* Task details *
Copying nothing before it, reproduce the line that holds "연제구의회 의원을 두 차" and every line after it in the data, exactly.

Source data:
- - - - - - -
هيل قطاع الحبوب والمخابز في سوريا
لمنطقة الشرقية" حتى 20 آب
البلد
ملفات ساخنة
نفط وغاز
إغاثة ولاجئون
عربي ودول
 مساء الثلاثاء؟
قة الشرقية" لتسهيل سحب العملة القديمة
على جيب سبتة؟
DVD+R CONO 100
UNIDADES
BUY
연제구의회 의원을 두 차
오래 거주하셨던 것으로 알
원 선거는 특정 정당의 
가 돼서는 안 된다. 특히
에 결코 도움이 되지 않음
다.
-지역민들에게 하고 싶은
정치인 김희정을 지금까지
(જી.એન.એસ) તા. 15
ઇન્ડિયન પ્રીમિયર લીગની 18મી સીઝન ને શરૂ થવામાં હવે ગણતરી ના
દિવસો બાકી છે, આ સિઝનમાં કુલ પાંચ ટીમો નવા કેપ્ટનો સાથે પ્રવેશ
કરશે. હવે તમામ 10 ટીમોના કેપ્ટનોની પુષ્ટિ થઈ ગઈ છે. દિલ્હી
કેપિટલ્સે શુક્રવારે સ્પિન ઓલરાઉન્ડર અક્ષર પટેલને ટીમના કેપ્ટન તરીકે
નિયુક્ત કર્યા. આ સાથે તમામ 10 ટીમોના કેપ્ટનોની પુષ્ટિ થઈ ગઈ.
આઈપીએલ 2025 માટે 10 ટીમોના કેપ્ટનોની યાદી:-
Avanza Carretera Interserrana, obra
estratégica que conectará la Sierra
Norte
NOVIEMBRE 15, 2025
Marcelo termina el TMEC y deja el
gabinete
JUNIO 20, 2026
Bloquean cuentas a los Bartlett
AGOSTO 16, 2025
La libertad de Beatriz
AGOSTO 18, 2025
- - - - - - -
* Answer area *
연제구의회 의원을 두 차
오래 거주하셨던 것으로 알
원 선거는 특정 정당의 
가 돼서는 안 된다. 특히
에 결코 도움이 되지 않음
다.
-지역민들에게 하고 싶은
정치인 김희정을 지금까지
(જી.એન.એસ) તા. 15
ઇન્ડિયન પ્રીમિયર લીગની 18મી સીઝન ને શરૂ થવામાં હવે ગણતરી ના
દિવસો બાકી છે, આ સિઝનમાં કુલ પાંચ ટીમો નવા કેપ્ટનો સાથે પ્રવેશ
કરશે. હવે તમામ 10 ટીમોના કેપ્ટનોની પુષ્ટિ થઈ ગઈ છે. દિલ્હી
કેપિટલ્સે શુક્રવારે સ્પિન ઓલરાઉન્ડર અક્ષર પટેલને ટીમના કેપ્ટન તરીકે
નિયુક્ત કર્યા. આ સાથે તમામ 10 ટીમોના કેપ્ટનોની પુષ્ટિ થઈ ગઈ.
આઈપીએલ 2025 માટે 10 ટીમોના કેપ્ટનોની યાદી:-
Avanza Carretera Interserrana, obra
estratégica que conectará la Sierra
Norte
NOVIEMBRE 15, 2025
Marcelo termina el TMEC y deja el
gabinete
JUNIO 20, 2026
Bloquean cuentas a los Bartlett
AGOSTO 16, 2025
La libertad de Beatriz
AGOSTO 18, 2025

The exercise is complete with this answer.